The wild-type Cab strain of Japanese Medaka (Oryzias latipes) was obtained from the fish facility of the Laboratory of Experimental Ontogeny, Institute of Biomedical Sciences, Faculty of Medicine at University of Chile. Adult fish were maintained in a multi-tank, recirculating water system with a 14:10 daily light:dark cycle at 28 ± 1 °C. Embryos were obtained by natural spawning, raised at 26–28.5 °C in embryo-rearing medium (ERM) (17 mM NaCl, 0.4 mM KCl, 0.6 mM MgSO4, 0.36 mM CaCl2, with a conductivity at 340 ± 10 μS, pH adjusted to 7.4 ± 0.3 with NaHCO3 and 0.0002% methylene blue to reduce fungal infection), and staged according to morphology [36] and age in hours or days post fertilization (hpf and dpf, respectively). Older embryos were mechanically dechorionated; the process was carried out by means of two pairs of forceps or dissection needles. However, the mechanical stress frequently resulted in destruction of the embryo. For younger embryos, enzymatic dechorionation was performed using pronase and hatching enzyme. The embryos were placed in a small drop of water on a plastic surface, excess liquid was removed and hatching enzyme was added (10 μL hatching enzyme per 15 embryos). The embryos were incubated at 27 °C until holes appeared in the chorion. The remaining chorion was removed using forceps and the embryos were kept in ERM in dishes coated with agarose. Hatching enzyme was prepared as follows: embryos with visible hatching glands were homogenized in pre-cooled PBS (0.75 μL PBS per embryo), incubated overnight at 4 °C and debris was removed by centrifugation (15,000 rpm, 4 °C, 10 min). The hatching enzyme solution was stored in aliquots at −20 °C [37,38].
Normal stages of development were determined according to the morphologic event described by this model and their chronological age (hpf) [36,39]. Subsequently, after examining the larvae and establishing the morphological alterations produced by the assay, the larvae were recorded as either normal or abnormal (presence of one or more morphological abnormalities) [26].
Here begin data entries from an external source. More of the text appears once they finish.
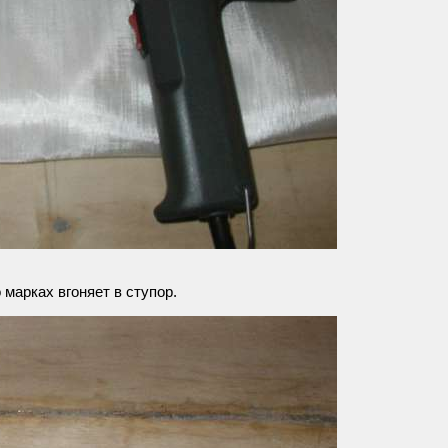
 марках вгоняет в ступор.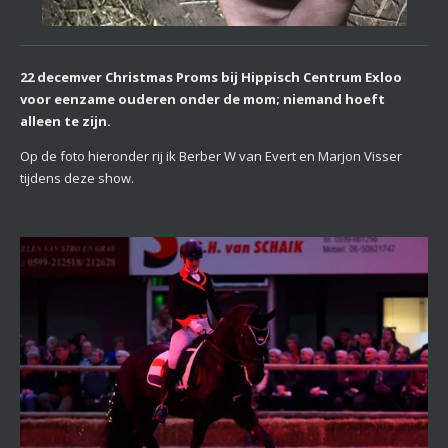
22 decemver Christmas Proms bij Hippisch Centrum Exloo
voor eenzame ouderen onder de mom; niemand hoeft
alleen te zijn.
Op de foto hieronder rij ik Berber W van Evert en Marjon Visser
tijdens deze show.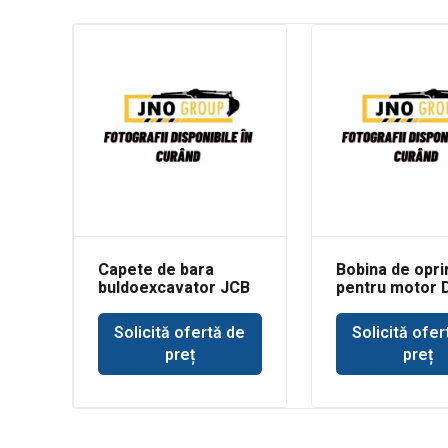
Capete de bara
Bobina de opri
buldoexcavator JCB
pentru motor 
3CX
Solicită ofertă de
Solicită ofer
preț
preț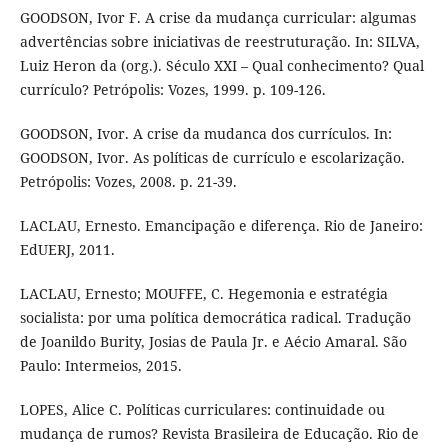
GOODSON, Ivor F. A crise da mudança curricular: algumas
advertências sobre iniciativas de reestruturação. In: SILVA,
Luiz Heron da (org.). Século XXI – Qual conhecimento? Qual
currículo? Petrópolis: Vozes, 1999. p. 109-126.
GOODSON, Ivor. A crise da mudanca dos currículos. In:
GOODSON, Ivor. As políticas de currículo e escolarização.
Petrópolis: Vozes, 2008. p. 21-39.
LACLAU, Ernesto. Emancipação e diferença. Rio de Janeiro:
EdUERJ, 2011.
LACLAU, Ernesto; MOUFFE, C. Hegemonia e estratégia
socialista: por uma política democrática radical. Tradução
de Joanildo Burity, Josias de Paula Jr. e Aécio Amaral. São
Paulo: Intermeios, 2015.
LOPES, Alice C. Políticas curriculares: continuidade ou
mudança de rumos? Revista Brasileira de Educação. Rio de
2.3. Median Lethal Concentration (LC50)

A group of medaka larvae was selected and used to determine the median lethal concentration (LC50) at 96 h of exposure. Larvae at 60 hpf were placed in 24-well cell culture plates, and were arranged in an incubator with photoperiodic lighting (14:10 daily light:dark cycle at 28.5 °C). Each well contained five medaka larvae with a volume of 900 μL of ERM solution (17 mM NaCl; 0.4 mM KCl; 0.6 mM MgSO4; 0.36 mM CaCl2; pH adjusted to 7.4 with NaHCO3 and 0.0002% methylene blue to reduce fungal infection) and 100 μL of OA-group toxin solution at different concentrations (1.0; 5.0; 10.0; 15.0; 16.0; 20.0; 23.5; 27.0 and 30 μg/mL for OA, and 1.0; 4.0; 7.0; 11.0; 16.0; 21.0; 25.0; 27.0 and 30.0 μg/mL for DTX-1). All OA-group toxin concentrations included their corresponding control groups (0 μg/mL); the ERM solution contained the same amount of solvent used in OA group toxins. Data are presented as mean ± SEM of at least three separate experiments. Each experiment was performed in triplicate.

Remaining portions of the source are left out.